ExtendScript to find string matching regex and replace with substring using backref ($n)

Report · Oct 06, 2023

This is what I want to accomplish:

1. Find zero or more chars inside straight or curly double quotes

2. Replace with the text inside and without the quotes

3. Make the replacement text bold

I used this as a starting point (very helpful, thanks to @Russ Ward and the community):

Solved: Re: Replace Text After Find - Adobe Support Community - 13151348

I can accomplish 1 and 2 using the GUI:

I can accomplish 1 and 3 using this script (notice I had to encode the regex as UTF-16 hex):

#target framemaker
// regex for zero or more chars inside straight or curly double quotes, Unicode txt and UTF-16 hex
// ["“](.*?)["”] = \u005b\u0022\u201c\u005d\u0028\u002e\u002a\u003f\u0029\u005b\u0022\u201d\u005d
// regex for backreference to first capturing group, Unicode txt and UTF-16 hex
// $1 = \u0024\u0031

// var regex = /\u005b\u0022\u201c\u005d\u0028\u002e\u002a\u003f\u0029\u005b\u0022\u201d\u005d/;
// var unquoted = /\u0024\u0031/;

findAndReplace("\u005b\u0022\u201c\u005d\u0028\u002e\u002a\u003f\u0029\u005b\u0022\u201d\u005d", "");

function findAndReplace(findString, replaceString)
{
    var textRange = app.ActiveDoc.TextSelection;
    if(!textRange.beg.obj.ObjectValid())
    {
      alert("No insertion point or active document.

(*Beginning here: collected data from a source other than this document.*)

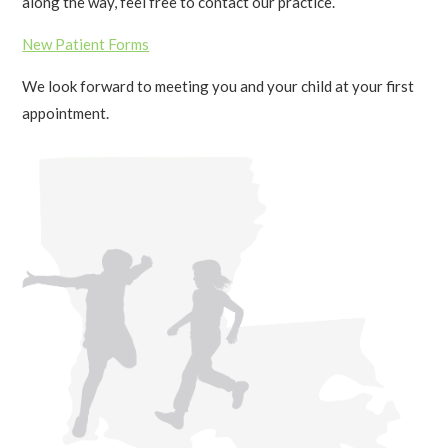
along the way, feel free to contact our practice.
New Patient Forms
We look forward to meeting you and your child at your first
appointment.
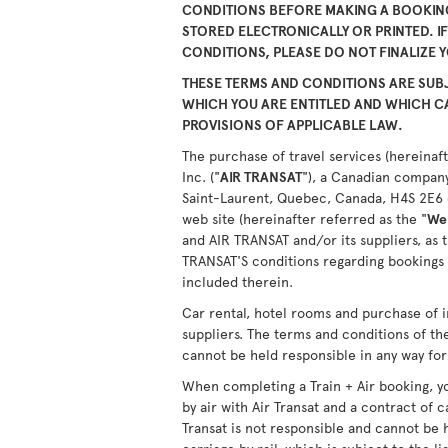
CONDITIONS BEFORE MAKING A BOOKING
STORED ELECTRONICALLY OR PRINTED. I
CONDITIONS, PLEASE DO NOT FINALIZE 
THESE TERMS AND CONDITIONS ARE SUBJ
WHICH YOU ARE ENTITLED AND WHICH 
PROVISIONS OF APPLICABLE LAW.
The purchase of travel services (hereinaft
Inc. ("
AIR TRANSAT
"), a Canadian company
Saint-Laurent, Quebec, Canada, H4S 2E6 or
web site (hereinafter referred as the "
We
and AIR TRANSAT and/or its suppliers, as 
TRANSAT'S conditions regarding bookings 
included therein.
Car rental, hotel rooms and purchase of i
suppliers. The terms and conditions of th
cannot be held responsible in any way for 
When completing a Train + Air booking, yo
by air with Air Transat and a contract of c
Transat is not responsible and cannot be 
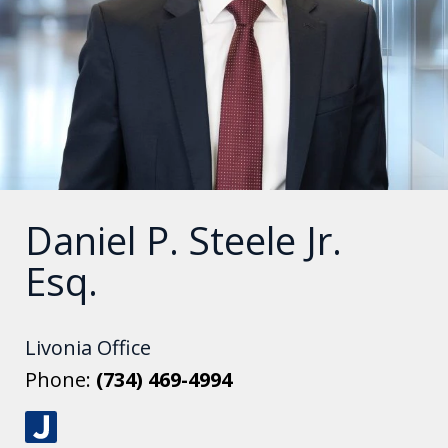
Daniel P. Steele Jr.
Esq.
Livonia Office
Phone:
(734) 469-4994
J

Cannot continue.");
      return;
    }
    var doc = app.ActiveDoc;
        
    // Set up the find parameters
    var findParams = AllocatePropVals (4);    
    findParams[0].propIdent.num = Constants.FS_FindText;    
    findParams[0].propVal.valType = Constants.FT_String;    
    findParams[0].propVal.sval = findString;    
   
    findParams[1].propIdent.num = Constants.FS_FindWrap;    
    findParams[1].propVal.valType = Constants.FT_Integer;    
    findParams[1].propVal.ival = false;  
     
    findParams[2].propIdent.num = Constants.FS_FindCustomizationFlags;
    findParams[2].propVal.valType = Constants.FT_Integer;
    findParams[2].propVal.ival = Constants.FF_FIND_USE_REGEX;

    findParams[3].propIdent.num = Constants.FS_RegexFlavour;
    findParams[3].propVal.valType = Constants.FT_Integer;
    findParams[3].propVal.ival = Constants.FR_USE_PERL;

// Start the search 
    textRange = doc.Find(textRange.beg, findParams);
      
    while(textRange.beg.obj.ObjectValid() && FA_errno == Constants.FE_Success) 
    {
      
      var replaceTextRange = doc.TextSelection;
      ApplyCharFmt (doc, replaceTextRange, "Bold");      
      // The search string is already selected. Delete it.
      // doc.Clear(0);
      
      // Add the new text.
      //  doc.AddText(textRange.beg, replaceString);
    
      textRange = doc.Find(textRange.beg, findParams);
    
    }
}

function ApplyCharFmt (oDoc, oTR, sFormat) { // ===========================================
/*            Apply character format to text range
Arguments     oDoc            Document to be handled, not necessarily the current document
              oTR             Text range to receive the format
              sFormat         Name of character format
Reference     Rick Quatro
Used in       FMnotes etc.
History       2016-02-03
              2022-06-16 check for catalogged name
*/
var oCharFmt;
  msg_01 = "Character format «%01» is not in catalogue - cannot be applied";

  oCharFmt = oDoc.FirstCharFmtInDoc;              // is it in catalogue?
  while (true) {
    if (oCharFmt.Name == sFormat) { break;}       // it's in the catalogue
    oCharFmt = oCharFmt.NextCharFmtInDoc;
    if (!oCharFmt.ObjectValid()) {                 // it's not cataloggued
      KLD_Z.Message ("E", msg_01, "ApplyCharFmt", [sFormat]);
      return false;
    }
  }

  oCharFmt = oDoc.GetNamedCharFmt(sFormat);
  oProps = oCharFmt.GetProps();
  oDoc.SetTextProps (oTR, oCharFmt.GetProps());
  return true;
} // --- end ApplyCharFmt -------------------------------------------------------------------------

How can I accomplish all three with ES? No matter how I pass the "$1" to the script it does a literal replace.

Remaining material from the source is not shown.